In that respect, a Raven Etag is similar to a timestamp value in Sql Server.  The value is meaningless; the value is unique for every data modification in a single database; and the value is larger than all previously generated values.

You can see the latest Etag in a database in the Studio, by clicking the Statistics link in the bottom left corner or by going to http://localhost:8080/databases/foo/stats where localhost:8080 is the Raven server and foo is the database name.  The “LastDocEtag” value reflects the most recent document modification.  The “LastAttachmentEtag” reflects the most recent attachment modification.

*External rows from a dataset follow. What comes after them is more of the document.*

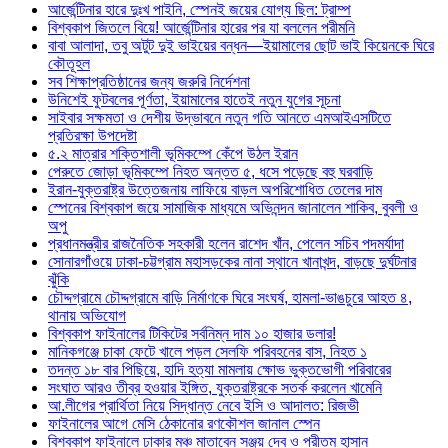
আর্জেন্টিনার হারে দুঃখ পাইনি, স্পেনই জয়ের যোগ্য ছিল: ট্রাম্প
বিশ্বকাপ জিতলে বিয়ে! আর্জেন্টিনার হারের পর যা বললেন পরীমনি
বাবা আলাদা, তবু অটুট দুই ভাইয়ের বন্ধন—ইয়ামালের ছোট ভাই কিয়েনকে ঘিরে
কৌতূহল
সব শিক্ষাপ্রতিষ্ঠানের জন্য জরুরি নির্দেশনা
উনিশেই ফুটবলের পূর্ণতা, ইয়ামালের হাতেই নতুন যুগের সূচনা
সাইবার সক্ষমতা ও দেশীয় উদ্ভাবনে নতুন গতি আনতে এমআইএসটিতে
প্রতিরক্ষা উপদেষ্টা
৫.২ মাত্রার শক্তিশালী ভূমিকম্পে কেঁপে উঠল ইরান
পেরুতে জোড়া ভূমিকম্পে নিহত অন্তত ৫, ধসে পড়েছে বহু ঘরবাড়ি
ইরান-যুক্তরাষ্ট্র উত্তেজনায় লাফিয়ে বাড়ল অপরিশোধিত তেলের দাম
স্পেনের বিশ্বকাপ জয়ে সামাজিক মাধ্যমে অভিনন্দন জানালেন শাকিব, বুবলী ও
অপু
প্রধানমন্ত্রীর রাজনৈতিক সহকারী হলেন রাশেদ খাঁন, পেলেন সচিব পদমর্যাদা
সোনারগাঁওয়ে ঢাকা-চট্টগ্রাম মহাসড়কের নানা স্থানে খানাখন্দ, বাড়ছে দুর্ঘটনার
ঝুঁকি
চৌদ্দগ্রামে চৌদ্দগ্রামে বাড়ি নির্মাণকে ঘিরে সংঘর্ষ, হামলা-ভাঙচুরে আহত ৪,
থানায় অভিযোগ
বিশ্বকাপ ফাইনালের টিকিটের সর্বনিম্ন দাম ১০ হাজার ডলার!
মানিকগঞ্জে চাকা ফেটে খালে পড়ল সেলফি পরিবহনের বাস, নিহত ১
তদন্ত ১৮ বার পিছিয়ে, হাদি হত্যা মামলায় ক্ষোভ ভুক্তভোগী পরিবারের
সংঘাত আরও তীব্র হওয়ার ইঙ্গিত, যুক্তরাষ্ট্রকে সতর্ক করলেন খামেনি
আ.লীগের প্রার্থিতা নিয়ে সিদ্ধান্ত নেবে ইসি ও আদালত: রিজভী
ফাইনালের আগে মেসি ঠেকানোর রণকৌশল জানাল স্পেন
বিশ্বকাপ ফাইনালে ঢাকার মঞ্চ মাতাবেন সঞ্জয় দেব ও প্রীতম হাসান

Attachments in a database are similarly tracked with a separate series of Etags.

Caching

The most obvious use is of Etags is as a standard HTTP ETag.  (I’m using “Etag” for Raven, since that’s how it appears in the API, and “ETag” for HTTP, since that’s the spelling in the spec.)

All communication with a Raven server happens over HTTP (the .NET client is a wrapper around the HTTP API).  Most applications will load a given document many times over the app lifetime. The first time Load() is called, the HTTP response contains an ETag header.  It’s value is the Raven Etag representing that exact version of the document.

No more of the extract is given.